Senator Warren spoke for only thirty-one minutes. Her talk was focused, concise, and no-nonsense. A Fighting Chance is part memoir, part history, and part economic thesis. Her greatest fear is that as the economic divide grows in our country America will fundamentally change and that shift will fundamentally change what it means to be an American. She doesn’t believe that has to happen.
From the last page of her book: “I believe in us. I believe in what we can do together, in what we will do together. All we need is a fighting chance.” I believe in Senator Warren. And now I, too, have some work to do. I have some bumper stickers to recycle and a voter registration to update.

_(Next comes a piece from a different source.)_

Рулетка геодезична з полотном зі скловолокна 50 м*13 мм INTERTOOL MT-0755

*** About the Author: Toni Piccinini’s writing path has meandered from the scholarly examination (or scary horror story) of antibiotic use in The Journal of Clinical Pathology to her personal essay “House Affair” which was a Narrative magazine Story of the Week.
Along the way she opened a San Francisco “Top 100” restaurant and published recipes and cookbook reviews in local and national newspapers, magazines and cookbooks. The Goodbye Year (Seal Press 2013) is her first book.
Laurie McAndish King
I enjoyed this article, Ms Piccinini. I’ve had my eye on Elizabeth Warren for awhile, and really wanted to attend the event you wrote about, but I was out of town. Your article made me feel like I’d been there and heard her–thanks!